▶ **WORK REQUIRED**: Only the lines running from the line with "Friday, 30th August 2018" to the end of the records below belong in the answer, each copied exactly.

▶ **MATERIAL TO PROCESS**:
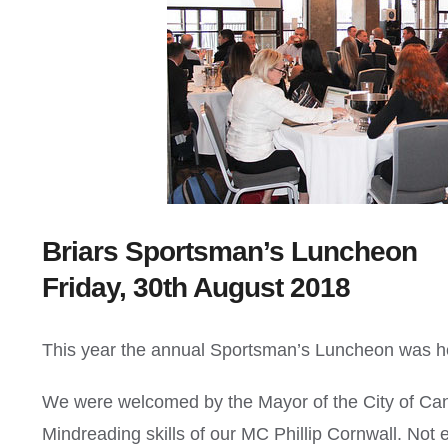
Briars Sportsman’s Luncheon
Friday, 30th August 2018
This year the annual Sportsman’s Luncheon was he
We were welcomed by the Mayor of the City of Ca
Mindreading skills of our MC Phillip Cornwall. Not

▶ **YOUR RESPONSE**:
Friday, 30th August 2018
This year the annual Sportsman’s Luncheon was he
We were welcomed by the Mayor of the City of Ca
Mindreading skills of our MC Phillip Cornwall. Not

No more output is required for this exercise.